WHAT YOU HAVE TO DO -> When the string "Mejlby" appears in a line of the records, show the whole line.

Saved entries
::::

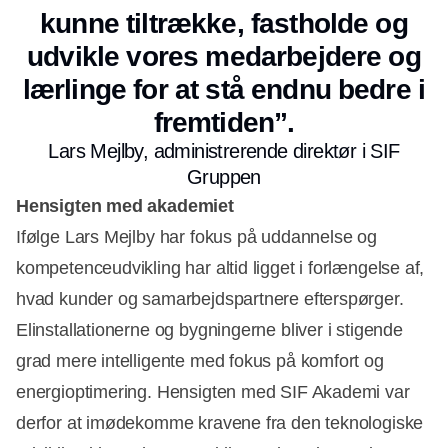
kunne tiltrække, fastholde og
udvikle vores medarbejdere og
lærlinge for at stå endnu bedre i
fremtiden”.
Lars Mejlby, administrerende direktør i SIF
Gruppen
Hensigten med akademiet
Ifølge Lars Mejlby har fokus på uddannelse og
kompetenceudvikling har altid ligget i forlængelse af,
hvad kunder og samarbejdspartnere efterspørger.
Elinstallationerne og bygningerne bliver i stigende
grad mere intelligente med fokus på komfort og
energioptimering. Hensigten med SIF Akademi var
derfor at imødekomme kravene fra den teknologiske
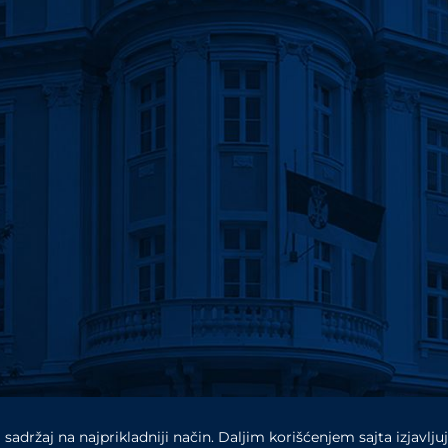
 sadržaj na najprikladniji način. Daljim korišćenjem sajta izjavlj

::::

COMPLETED TASK ->
Lars Mejlby, administrerende direktør i SIF
Ifølge Lars Mejlby har fokus på uddannelse og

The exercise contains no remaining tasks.